* Data:
= Beginning of Section =

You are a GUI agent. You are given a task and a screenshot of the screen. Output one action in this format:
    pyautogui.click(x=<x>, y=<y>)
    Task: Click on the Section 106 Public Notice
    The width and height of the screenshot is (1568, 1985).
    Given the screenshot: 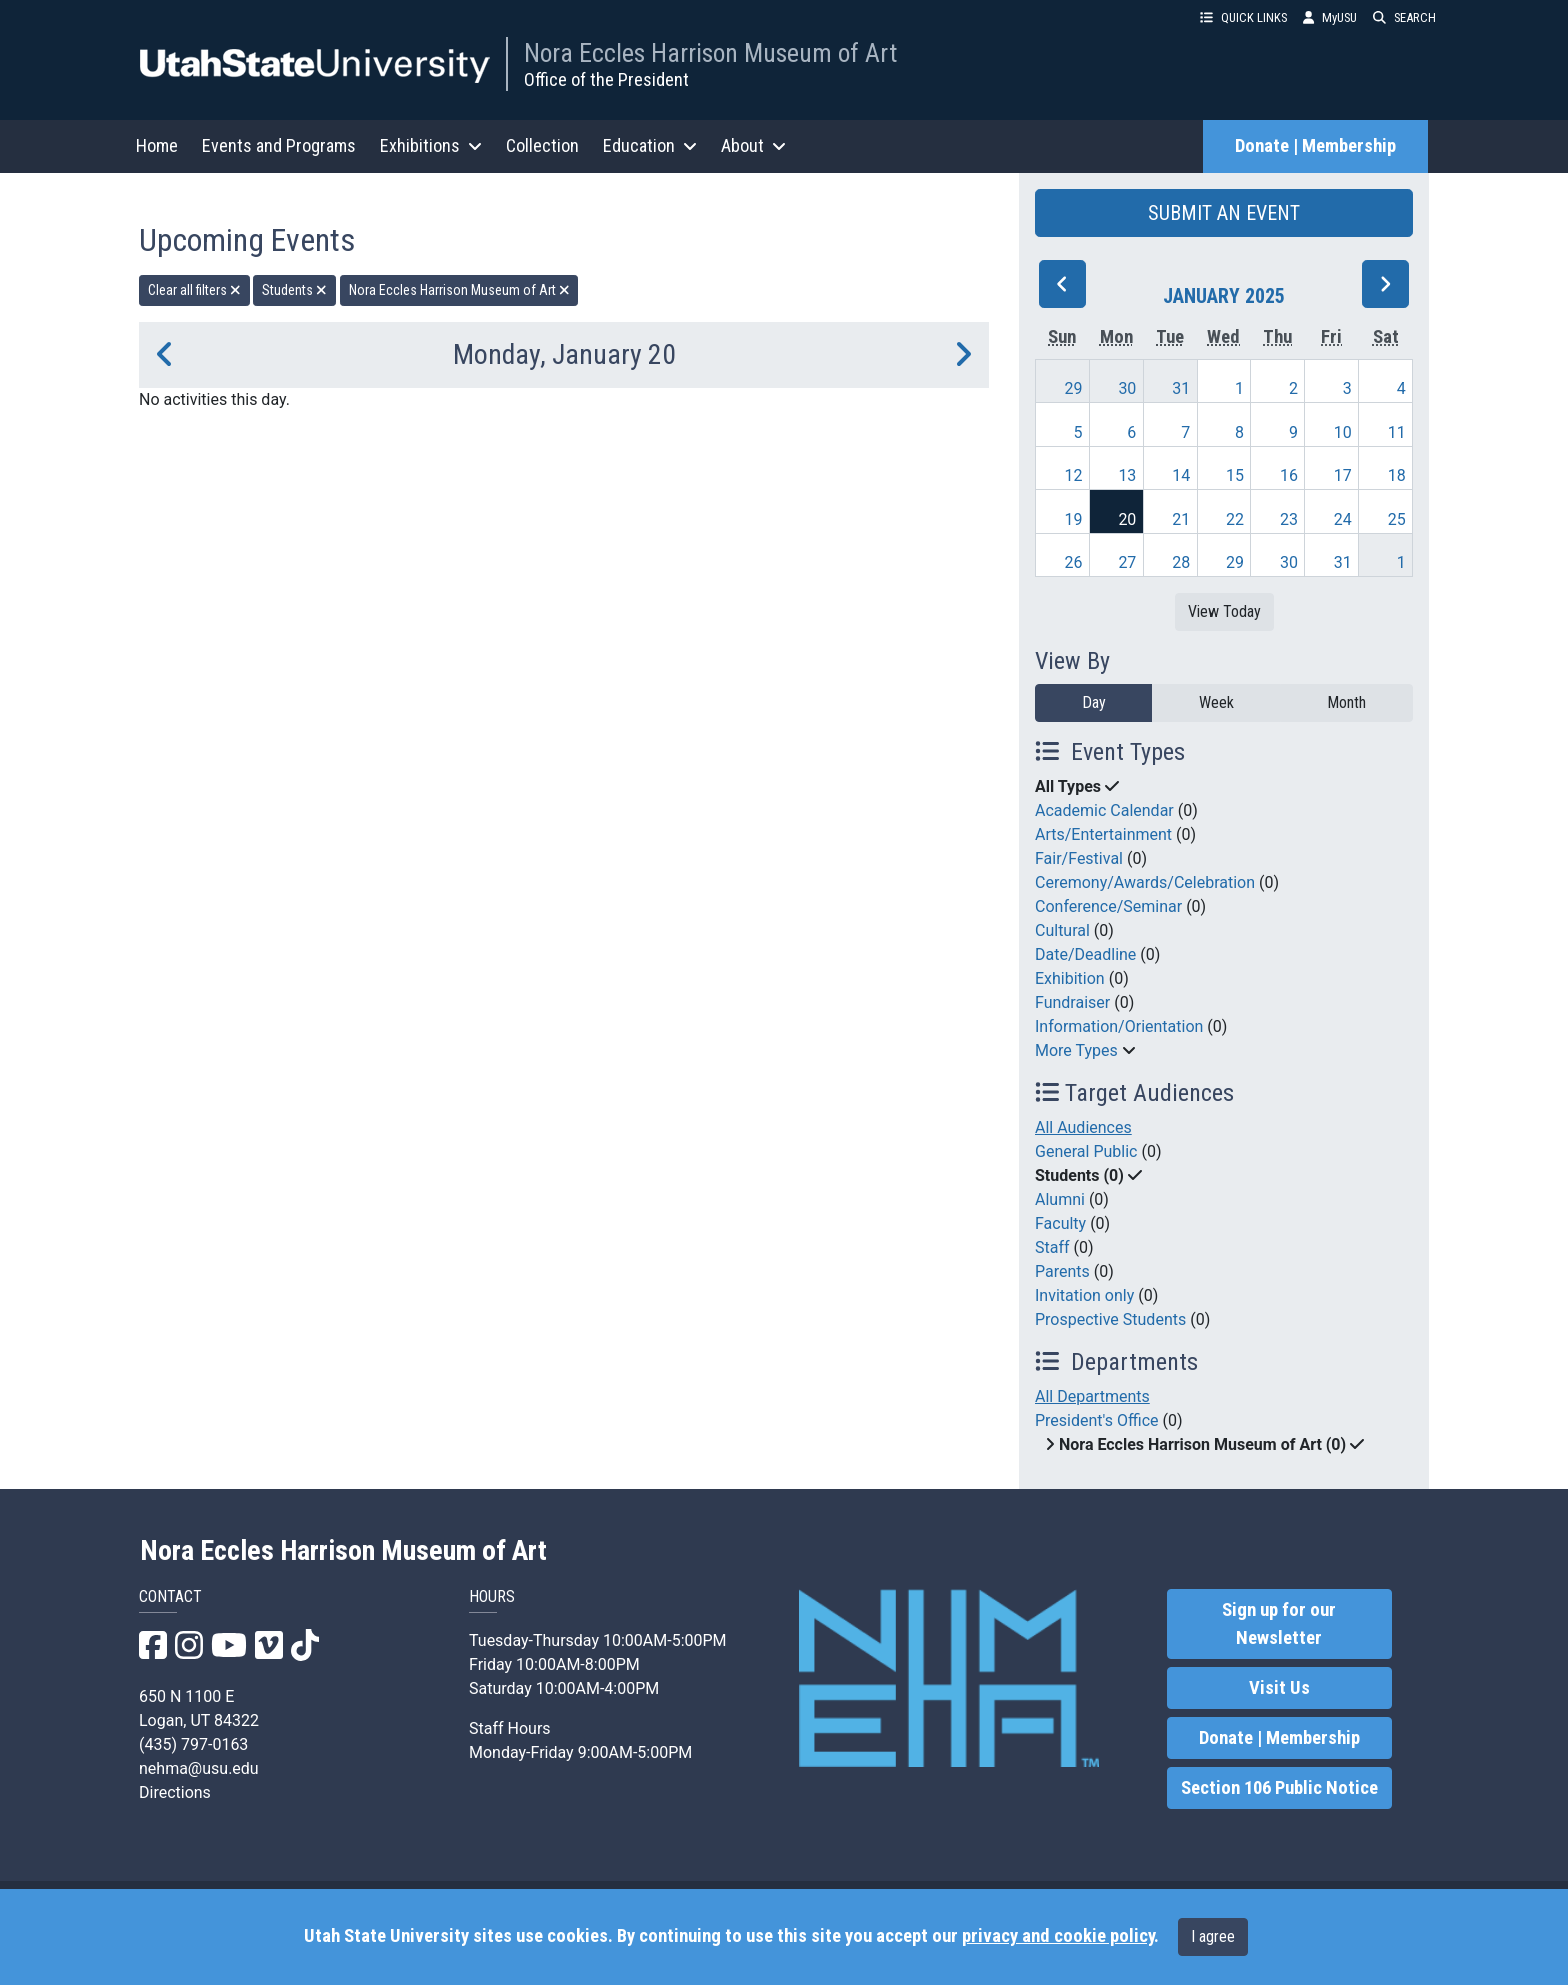 What is the action you would take?
    pyautogui.click(x=1279, y=1788)
    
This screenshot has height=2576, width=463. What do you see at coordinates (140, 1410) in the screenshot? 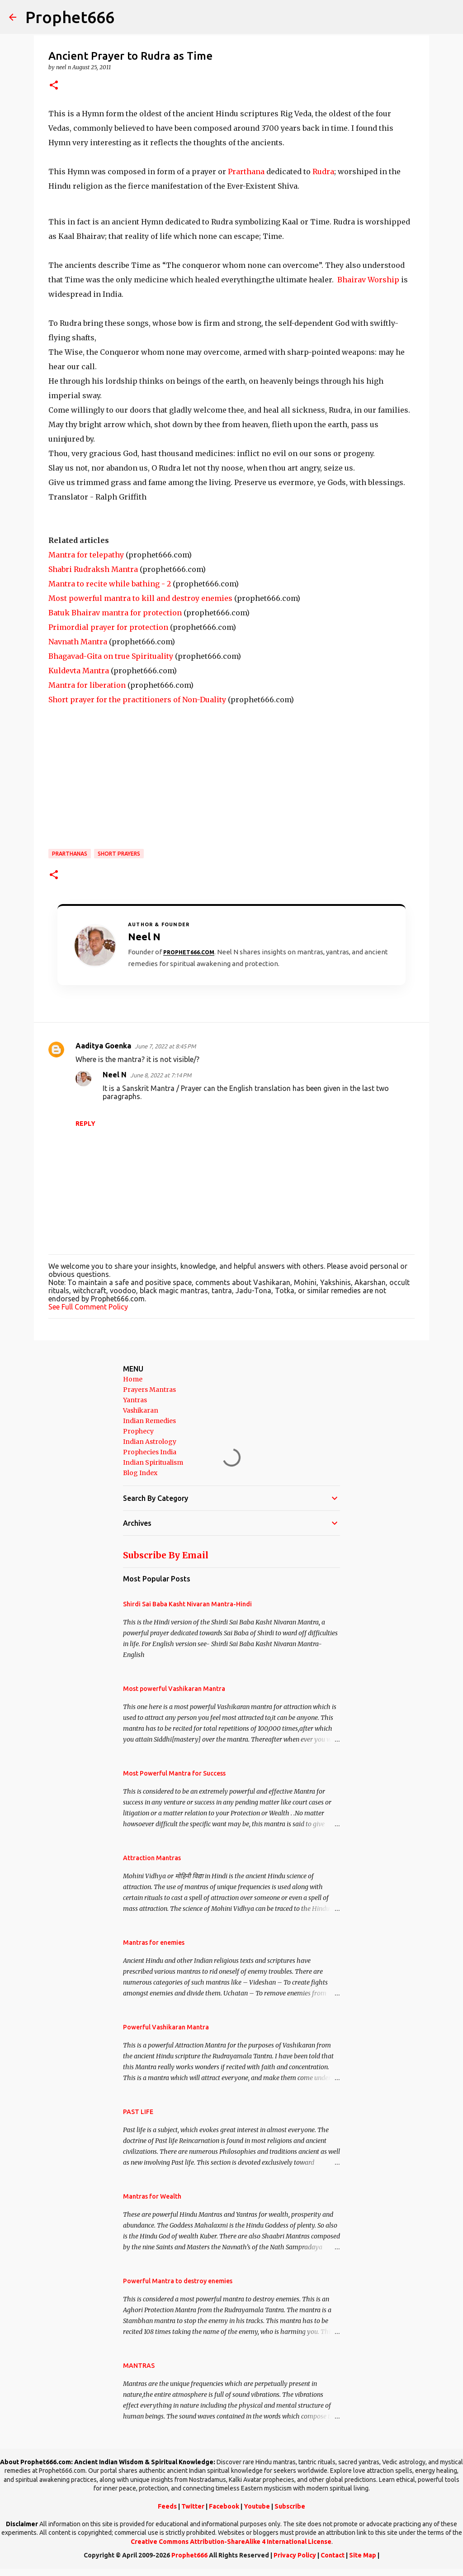
I see `Vashikaran` at bounding box center [140, 1410].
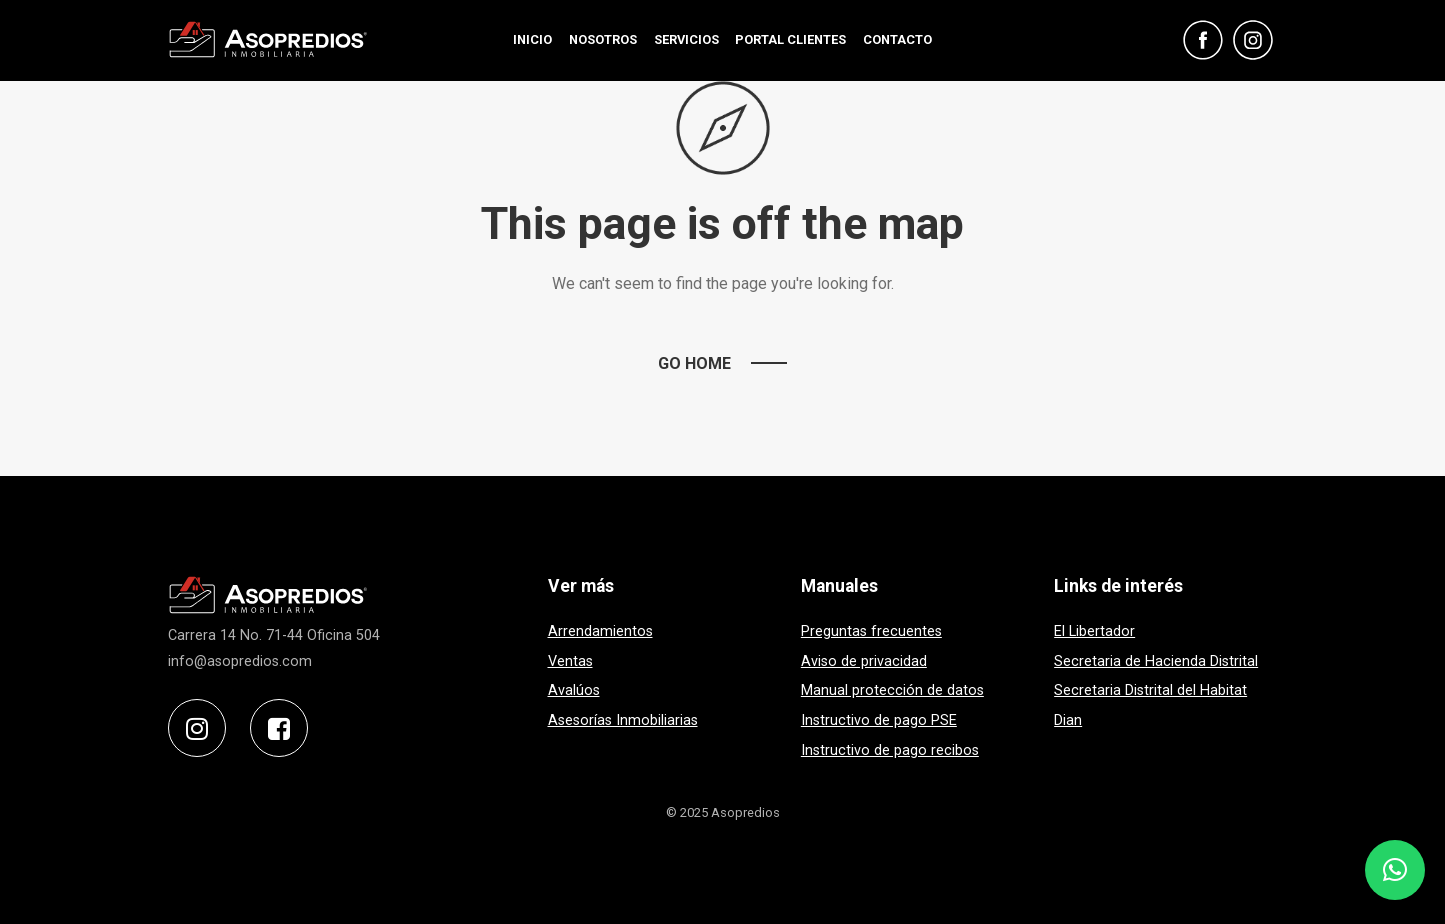 The height and width of the screenshot is (924, 1445). Describe the element at coordinates (1395, 870) in the screenshot. I see `[button]` at that location.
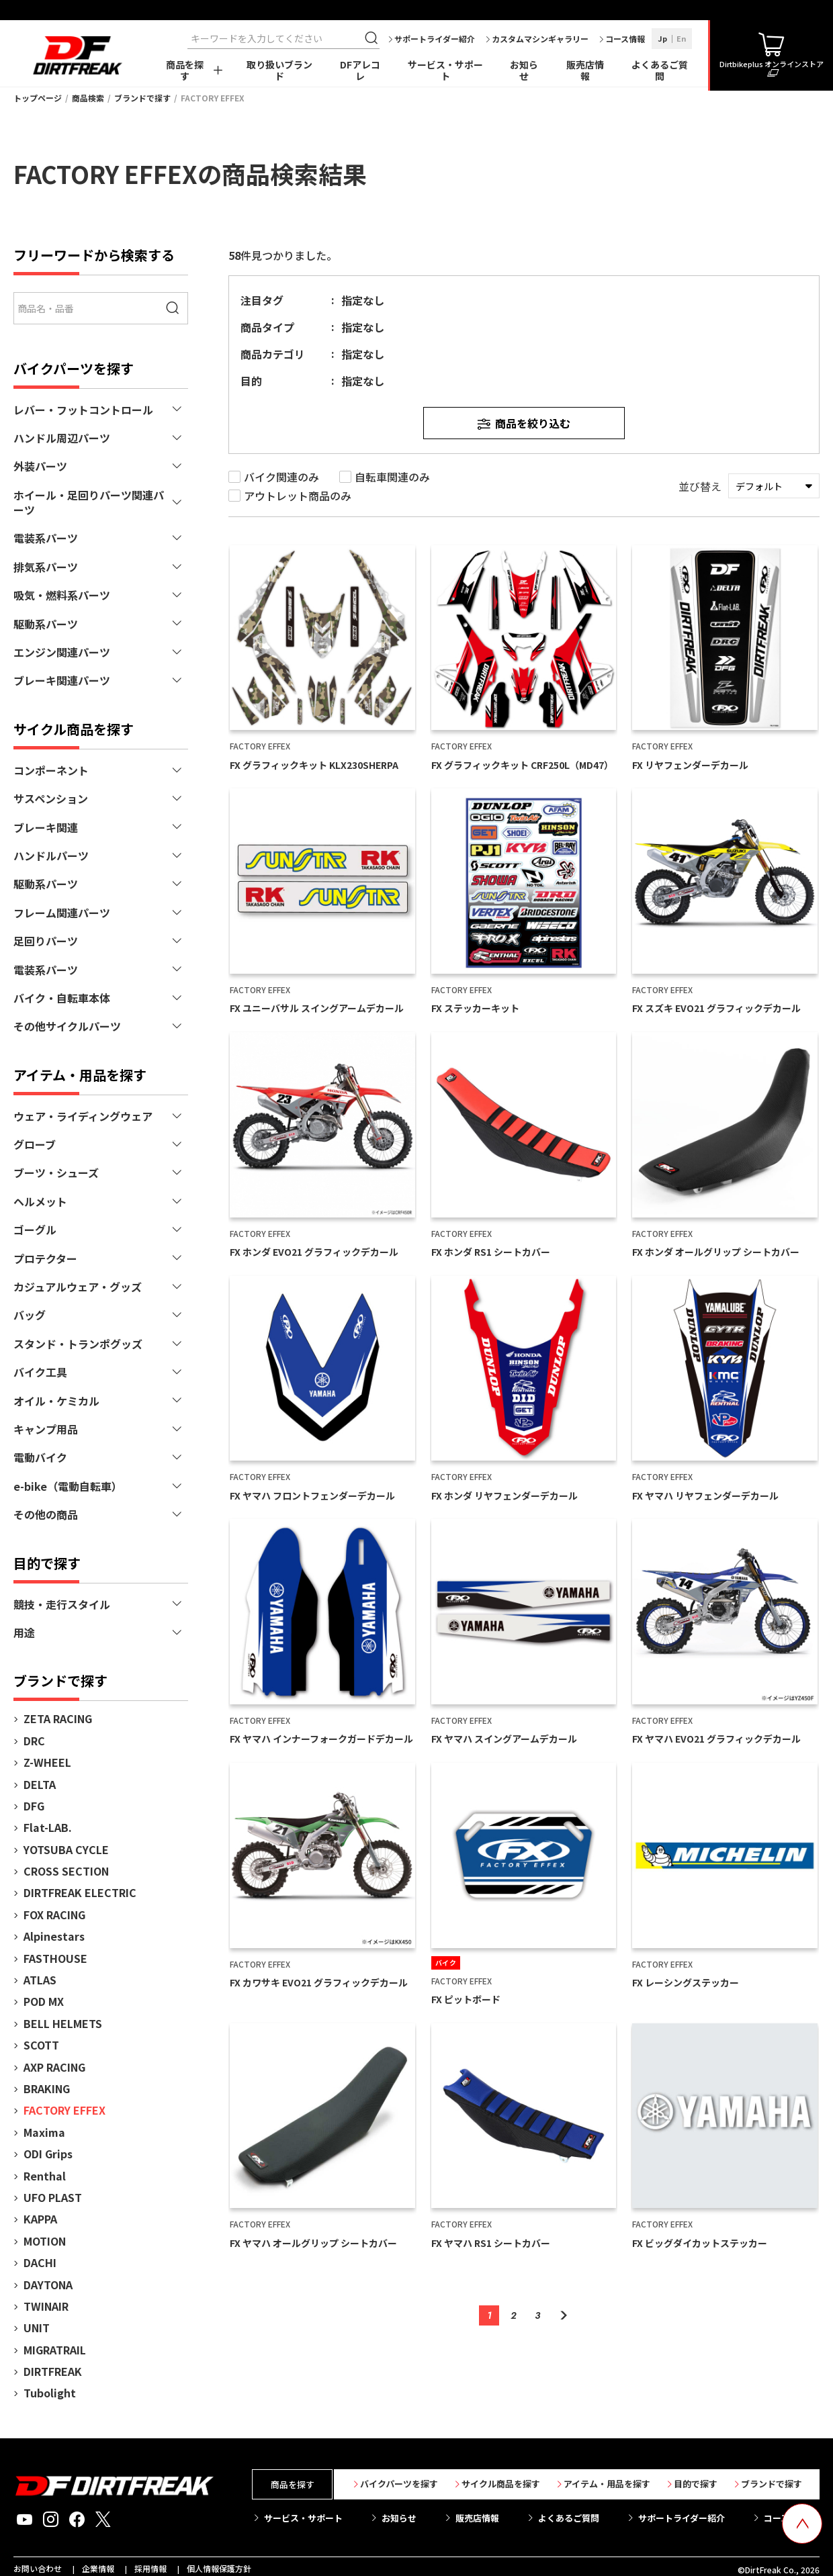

= End of Section =

* What you will do: Starting with the first line of the listing above, copy each line exactly until you have copied the line containing "The width and". Stop there.

* Solved exercise:
You are a GUI agent. You are given a task and a screenshot of the screen. Output one action in this format:
    pyautogui.click(x=<x>, y=<y>)
    Task: Click on the Section 106 Public Notice
    The width and height of the screenshot is (1568, 1985).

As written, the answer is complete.